[Opening Information given section]

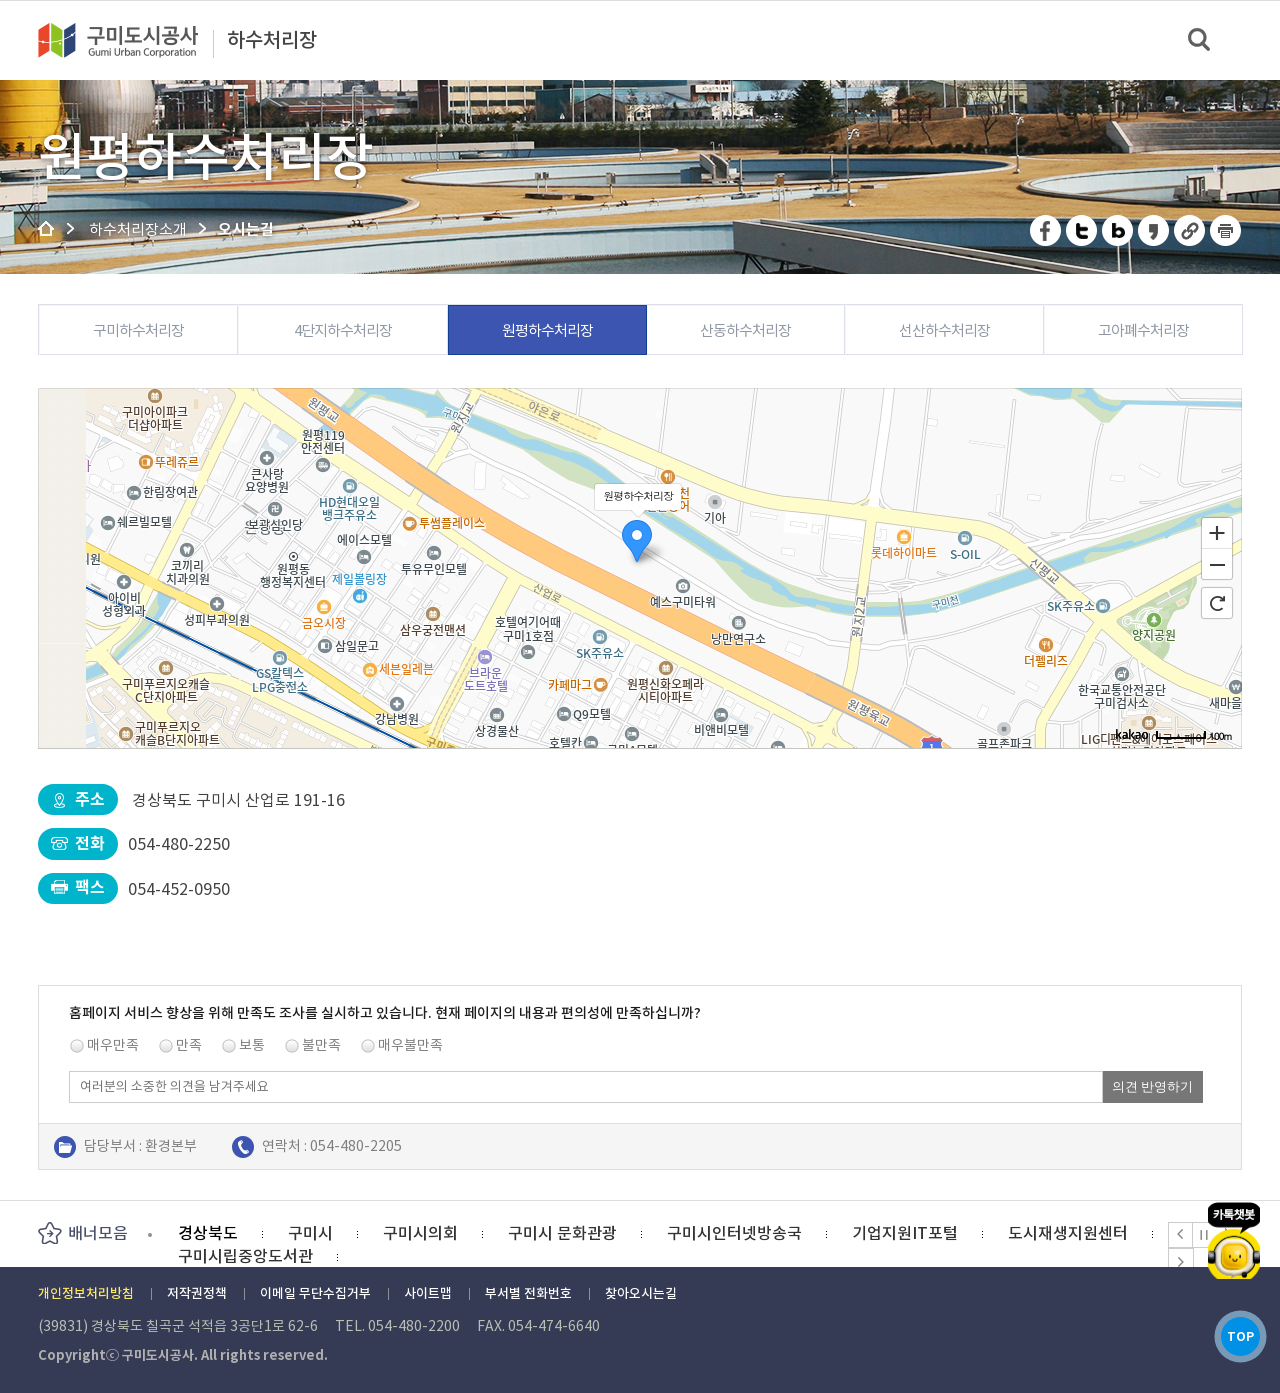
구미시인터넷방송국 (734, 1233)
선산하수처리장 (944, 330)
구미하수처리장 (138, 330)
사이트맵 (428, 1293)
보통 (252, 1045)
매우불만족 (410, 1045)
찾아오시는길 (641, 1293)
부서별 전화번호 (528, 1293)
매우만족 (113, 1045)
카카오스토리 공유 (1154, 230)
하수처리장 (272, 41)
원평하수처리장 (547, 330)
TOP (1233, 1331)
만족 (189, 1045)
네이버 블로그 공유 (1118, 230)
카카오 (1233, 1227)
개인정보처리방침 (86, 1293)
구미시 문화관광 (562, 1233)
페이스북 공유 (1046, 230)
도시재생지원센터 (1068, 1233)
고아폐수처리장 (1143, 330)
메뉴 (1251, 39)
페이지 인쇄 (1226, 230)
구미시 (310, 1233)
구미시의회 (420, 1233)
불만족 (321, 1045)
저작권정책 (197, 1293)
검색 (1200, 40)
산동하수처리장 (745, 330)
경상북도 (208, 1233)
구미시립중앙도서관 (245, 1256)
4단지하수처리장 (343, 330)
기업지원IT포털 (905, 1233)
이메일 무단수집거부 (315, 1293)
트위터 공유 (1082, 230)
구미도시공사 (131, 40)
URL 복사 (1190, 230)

[Closing Information given section]

→ Exercise prompt
Return, word for word, the lines from the one containing "메뉴 (1251, 39)" through the end of the data above, both ends included, and nothing else.

→ Exercise answer
메뉴 (1251, 39)
페이지 인쇄 (1226, 230)
구미시 (310, 1233)
구미시의회 (420, 1233)
불만족 (321, 1045)
저작권정책 (197, 1293)
검색 (1200, 40)
산동하수처리장 (745, 330)
경상북도 (208, 1233)
구미시립중앙도서관 (245, 1256)
4단지하수처리장 (343, 330)
기업지원IT포털 (905, 1233)
이메일 무단수집거부 (315, 1293)
트위터 공유 (1082, 230)
구미도시공사 (131, 40)
URL 복사 (1190, 230)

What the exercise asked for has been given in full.